Figure 4. The cellular uptake of the nano-assembly.

(A) Real-time fluorescence images of HepG2 cells treated with c-myc G-quadruplex DNA + Λ-RM0627 (5 μM) for 0, 30, 60, 90, 120, and 150 min. (B) Merged position of green and red fluorescence with time. I_Max is the fluorescence seen at 150 min. (C)Time-dependent cellular uptake of the c-myc G-quadruplex DNA + Λ-RM0627 in HepG2 cells.

Figure 5. Expression of the c-myc gene and the toxicity of the c-myc nano-assembly induced by Λ-RM0627.

(A) Regulation of the expression of c-myc DNA delivered byLipofectamine 2000 and ruthenium complex Λ-RM0627 at the RNA level. [DNA/Lipofectamine 2000] = 1 μg/10 μL; [DNA]: [Λ-RM0627] = 1:1 [DNA] = (0, 1 and 5 μM). (B) The cytotoxicity of the a single enantiomer ruthenium (II) complex Λ-RM0627, free c-myc DNA and Λ-RM0627 +c-myc DNA is shown. All data were obtained from three independent experiments and were presented as the mean ± SD. P < 0.05 vs untreated control. Error bars represent the mean standard deviation.
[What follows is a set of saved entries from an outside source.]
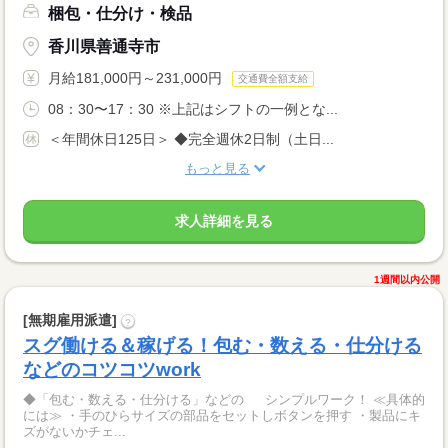
梱包・仕分け・検品
香川県善通寺市
月給181,000円～231,000円
交通費全額支給
08：30〜17：30 ※上記はシフトの一例とな...
＜年間休日125日＞ ◆完全週休2日制（土日...
もっと見る
求人詳細を見る
1週間以内公開
[無期雇用派遣]
?
スグ働ける＆稼げる！包む・数える・仕分ける
などのコツコツwork
◆「包む・数える・仕分ける」などの シンプルワーク！ ≪具体的
には≫ ・手のひらサイズの部品をセットしボタンを押す ・製品にキ
ズがないかチェ...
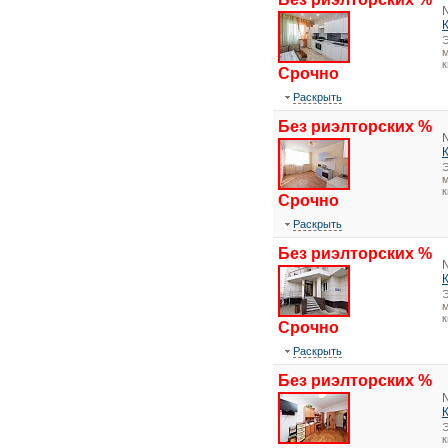
Э
м
к
Срочно
Раскрыть
Без риэлторских %
Э
м
к
Срочно
Раскрыть
Без риэлторских %
Э
м
к
Срочно
Раскрыть
Без риэлторских %
Э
Figure 6. The potential application of the DNA nano-assembly that was promoted by Λ-RM0627.

Illustration of the c-myc G-quadruplex DNA nano-assembly that was induced by the a single enantiomer ruthenium (II) complex to carry DNA into the nuclei of living cells. Also shown is the potential application of the nano-assembly system as a drug and gene carrier and specific DNA recognizing fluorescent probe.